First, geography (and hence climate) has shaped the history of disease in America. Massachusetts, Virginia and South Carolina posed radically different challenges to the various groups of Europeans who tried to settle there. Hard winters often meant food shortages with attendant nutritional disorders and diseases of overcrowding. The American south had its own health problems, including the insect-borne scourges of malaria and yellow fever. Smallpox was no respecter of climate, although it was a convenient agent in the European struggle with the native inhabitants. Infected blankets were sometimes traded to unsuspecting tribes; bioterrorism is no new phenomenon.

The south continued to bear a geographical health burden until well into the twentieth century, but in nineteenth-century America, the cities, wherever they were located, were central to the geography of health. New York, Philadelphia and the other cities on the east coast received the bulk of immigration from Ireland and southern and eastern Europe. Diseases of deprivation and destitution were rife, and sanitary reform was slow and partial. What demographers call the urban penalty relaxed only gradually, and still exists in a variety of forms in cities everywhere.
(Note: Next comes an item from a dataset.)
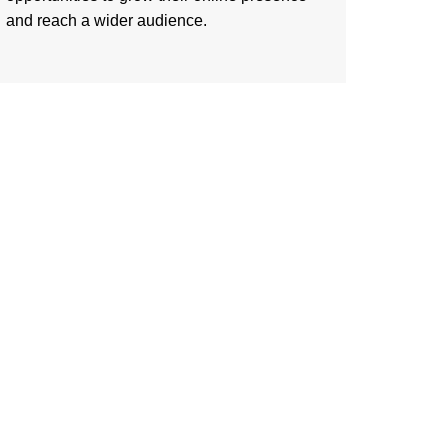
and reach a wider audience.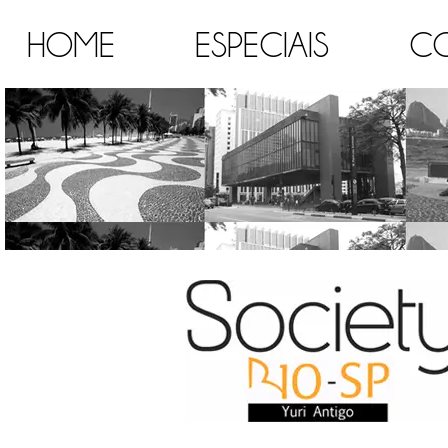
HOME
ESPECIAIS
C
The second theme of Grob's monograph is the continuing importance of gastrointestinal disorders. Cholera has received a lot of historical attention, but Grob reminds us that dysentery and other diarrhoeal disorders were a far more common cause of morbidity and mortality than the more spectacular cholera epidemics. Infants and children were particularly susceptible to gastrointestinal afflictions, even before the increase in bottle-feeding during the nineteenth century. Like the diseases themselves, the literature on cholera and consumption is more visible historically. But diarrhoea and its consequences caused concern, and historians ought to continue to explore this cluster of diseases.

Grob's final theme is that disease is not about to disappear. His book is properly appreciative of the contributions of modern biomedicine to the health and longevity of Americans and other fortunate citizens of the Western world. But he writes from the sombre perspective of the new millennium, when the problems of modern medicine tend to be more newsworthy than its achievements. Talk about the conquest of acute infectious diseases now seems hollow, and we dwell instead on the chronic ones that have replaced them. A generation ago, Dubos was a prophet crying in the wilderness. Grob is a chronicler of his times.

Grob's achievement is considerable. He has read and synthesized a massive literature on the social history, demography, and medical and cultural experience of a large country. His judgements are judicious and his book deserves the ultimate compliment: it would have been better had it been twice as long.